• [TASK INPUT]:
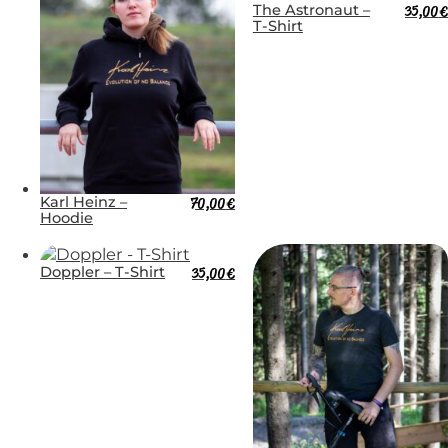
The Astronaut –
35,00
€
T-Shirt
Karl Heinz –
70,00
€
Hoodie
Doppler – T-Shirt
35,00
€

==

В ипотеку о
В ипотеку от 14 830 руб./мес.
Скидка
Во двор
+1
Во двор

...

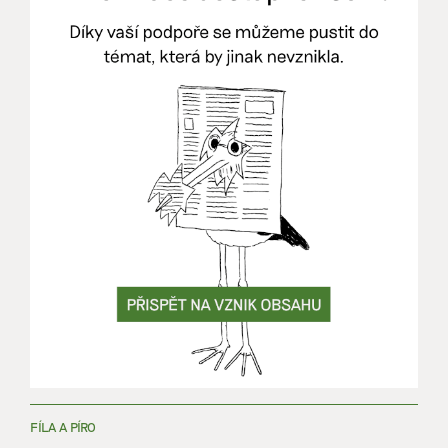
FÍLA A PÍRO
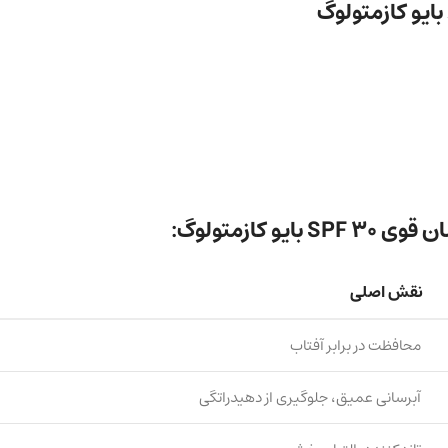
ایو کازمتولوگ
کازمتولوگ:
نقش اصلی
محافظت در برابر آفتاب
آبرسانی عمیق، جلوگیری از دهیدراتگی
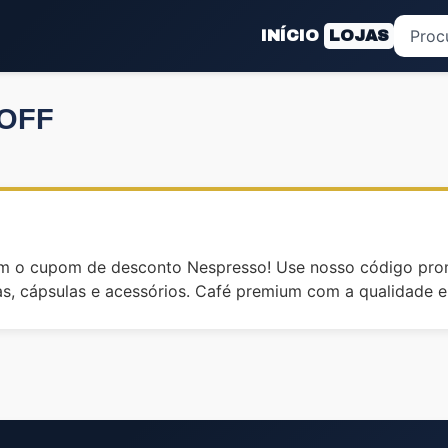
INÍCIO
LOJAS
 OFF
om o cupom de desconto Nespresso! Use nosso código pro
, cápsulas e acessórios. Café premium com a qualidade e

• [ASSIGNED TASK]: Lines holding the string "ипотеку": find them in the listing above and copy each one.

• [EXERCISE SOLUTION]:
В ипотеку о
В ипотеку от 14 830 руб./мес.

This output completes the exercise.